Exciting, misleading labels and adds, cartoon characters, product placement in the stores, marketing strategies that guides us to hasty impulse buys that contribute to the perpetual weight gain in our society. “Food marketers work hard to convince you that eating their particular product will make a big difference in your health.”  (What To Eat, by, Marion Nestle, pg. 11).  Sugar coated cereals claiming to be good for you because they are made with whole grains, crackers lowering your risk of high cholesterol, and for the mothers shopping with their children…SpongeBob, Barbie, and Scooby-Doo selling fruit roll-ups and other fructose infested products!  Marion Neslte states that, “These are forms of food advertising visible to anyone paying attention, but twenty-first century methods of stealth marketing are designed to slip under the radar of parental oversight.  The next time you take a child to a cartoon movie, notice what the cartoon characters are eating and drinking.  You can bet that the film studio has a deal with food company sponsors (hence: SpongeBob Square Pants on Kraft macaroni and other products)) (pg. 378). 

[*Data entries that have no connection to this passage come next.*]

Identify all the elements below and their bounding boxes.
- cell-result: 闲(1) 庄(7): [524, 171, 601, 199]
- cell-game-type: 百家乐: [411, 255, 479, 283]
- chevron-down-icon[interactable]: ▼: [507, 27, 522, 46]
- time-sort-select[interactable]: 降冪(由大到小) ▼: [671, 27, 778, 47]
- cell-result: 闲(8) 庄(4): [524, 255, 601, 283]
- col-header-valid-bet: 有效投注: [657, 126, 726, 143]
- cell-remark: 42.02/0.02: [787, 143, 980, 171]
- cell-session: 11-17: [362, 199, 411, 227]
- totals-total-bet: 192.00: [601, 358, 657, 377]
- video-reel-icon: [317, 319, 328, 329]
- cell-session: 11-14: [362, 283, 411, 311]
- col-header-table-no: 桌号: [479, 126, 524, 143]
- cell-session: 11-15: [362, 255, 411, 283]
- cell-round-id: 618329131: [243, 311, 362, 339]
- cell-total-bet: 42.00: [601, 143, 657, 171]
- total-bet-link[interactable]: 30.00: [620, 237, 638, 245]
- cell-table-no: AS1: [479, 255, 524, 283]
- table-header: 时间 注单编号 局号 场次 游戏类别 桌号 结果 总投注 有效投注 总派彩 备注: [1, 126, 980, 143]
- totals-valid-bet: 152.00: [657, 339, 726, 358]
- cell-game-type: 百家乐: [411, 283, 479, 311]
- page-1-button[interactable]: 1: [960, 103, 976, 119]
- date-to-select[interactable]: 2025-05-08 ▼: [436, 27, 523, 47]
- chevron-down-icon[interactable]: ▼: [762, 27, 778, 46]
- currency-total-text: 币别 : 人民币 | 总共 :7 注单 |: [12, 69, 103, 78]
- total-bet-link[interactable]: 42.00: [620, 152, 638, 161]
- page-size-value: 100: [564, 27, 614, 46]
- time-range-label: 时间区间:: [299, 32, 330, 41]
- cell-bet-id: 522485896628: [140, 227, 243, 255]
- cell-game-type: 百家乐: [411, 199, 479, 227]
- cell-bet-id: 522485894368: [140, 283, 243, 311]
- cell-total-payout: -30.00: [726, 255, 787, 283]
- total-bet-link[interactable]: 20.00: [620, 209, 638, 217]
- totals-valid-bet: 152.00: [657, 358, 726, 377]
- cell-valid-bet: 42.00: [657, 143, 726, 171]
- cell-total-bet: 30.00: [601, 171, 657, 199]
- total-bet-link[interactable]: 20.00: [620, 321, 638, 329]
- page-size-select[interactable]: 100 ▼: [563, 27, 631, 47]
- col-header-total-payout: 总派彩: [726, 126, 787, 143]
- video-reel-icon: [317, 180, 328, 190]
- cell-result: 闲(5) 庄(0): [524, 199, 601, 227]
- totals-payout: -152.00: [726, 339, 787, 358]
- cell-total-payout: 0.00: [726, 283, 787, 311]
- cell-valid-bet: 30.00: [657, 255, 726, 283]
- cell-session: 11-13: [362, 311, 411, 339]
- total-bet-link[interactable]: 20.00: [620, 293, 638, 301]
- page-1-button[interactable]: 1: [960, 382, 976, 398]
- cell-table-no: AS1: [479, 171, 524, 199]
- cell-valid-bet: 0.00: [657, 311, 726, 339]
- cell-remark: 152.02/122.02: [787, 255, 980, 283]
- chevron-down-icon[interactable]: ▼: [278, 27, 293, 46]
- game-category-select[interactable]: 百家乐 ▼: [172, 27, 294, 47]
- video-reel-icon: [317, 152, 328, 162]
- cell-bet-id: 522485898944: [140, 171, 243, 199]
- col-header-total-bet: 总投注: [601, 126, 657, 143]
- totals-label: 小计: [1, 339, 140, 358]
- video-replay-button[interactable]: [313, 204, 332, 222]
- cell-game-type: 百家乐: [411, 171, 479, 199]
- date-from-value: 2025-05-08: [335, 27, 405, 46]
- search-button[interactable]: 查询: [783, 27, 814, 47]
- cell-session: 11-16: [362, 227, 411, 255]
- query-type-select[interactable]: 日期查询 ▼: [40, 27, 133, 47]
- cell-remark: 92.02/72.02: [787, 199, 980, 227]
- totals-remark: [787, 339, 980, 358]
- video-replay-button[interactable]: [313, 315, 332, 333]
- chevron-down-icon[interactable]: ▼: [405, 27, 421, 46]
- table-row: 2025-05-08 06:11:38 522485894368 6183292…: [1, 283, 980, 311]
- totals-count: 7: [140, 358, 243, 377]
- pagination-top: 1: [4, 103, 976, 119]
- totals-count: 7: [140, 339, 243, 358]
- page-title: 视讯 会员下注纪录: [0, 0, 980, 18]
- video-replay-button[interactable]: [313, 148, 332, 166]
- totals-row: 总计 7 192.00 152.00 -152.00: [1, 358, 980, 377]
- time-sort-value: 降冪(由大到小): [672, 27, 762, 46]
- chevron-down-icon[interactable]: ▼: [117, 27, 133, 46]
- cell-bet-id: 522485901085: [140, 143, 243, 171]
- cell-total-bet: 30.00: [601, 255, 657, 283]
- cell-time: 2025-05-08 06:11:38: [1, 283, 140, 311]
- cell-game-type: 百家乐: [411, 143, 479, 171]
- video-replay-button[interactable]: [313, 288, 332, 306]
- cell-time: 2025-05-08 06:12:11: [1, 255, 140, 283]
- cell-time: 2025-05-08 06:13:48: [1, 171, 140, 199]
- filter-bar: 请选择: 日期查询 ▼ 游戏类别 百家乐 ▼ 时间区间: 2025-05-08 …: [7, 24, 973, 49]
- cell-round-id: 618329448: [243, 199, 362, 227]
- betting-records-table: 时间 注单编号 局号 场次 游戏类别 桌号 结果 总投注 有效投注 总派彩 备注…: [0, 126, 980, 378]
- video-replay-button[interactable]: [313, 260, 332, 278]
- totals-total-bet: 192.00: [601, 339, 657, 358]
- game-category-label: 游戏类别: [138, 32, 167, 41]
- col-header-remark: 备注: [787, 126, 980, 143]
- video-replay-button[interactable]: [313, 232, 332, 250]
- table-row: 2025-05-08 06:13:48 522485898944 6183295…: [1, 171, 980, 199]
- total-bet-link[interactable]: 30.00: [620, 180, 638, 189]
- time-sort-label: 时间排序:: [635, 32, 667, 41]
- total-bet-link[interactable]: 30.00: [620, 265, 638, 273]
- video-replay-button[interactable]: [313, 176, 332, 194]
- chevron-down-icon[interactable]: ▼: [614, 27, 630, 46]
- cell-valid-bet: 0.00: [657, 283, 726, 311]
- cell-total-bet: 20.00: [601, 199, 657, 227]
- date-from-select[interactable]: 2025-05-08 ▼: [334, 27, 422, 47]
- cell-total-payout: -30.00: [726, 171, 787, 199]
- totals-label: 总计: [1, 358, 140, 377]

Deciphering labels and understanding what a healthy choice is, confuses consumers and often leads to poor choices and putting more of what we don’t need into our shopping carts which perpetuates into our bodies.  For example, cereal companies add vitamins and minerals to their sugar coated cereals and market them as if they are healthy. “The three little round tokens on the front of boxes display health messages like ‘good source of whole grains,’ ‘low fat,’ ‘excellent source of iron,’ ’12 vitamins and minerals,’ and so forth.  The tokens are clever.  The FDA has rules about such statements and General Mills follows them, but the same claims could be made for any comparable nutritional value, unprocessed as well as processed.” (Pg. 349).   These health symbols and labels are appearing on a variety of products and are extremely misleading.
Don’t be fooled!  Read the ingredients on the food you buy and become an informed shopper.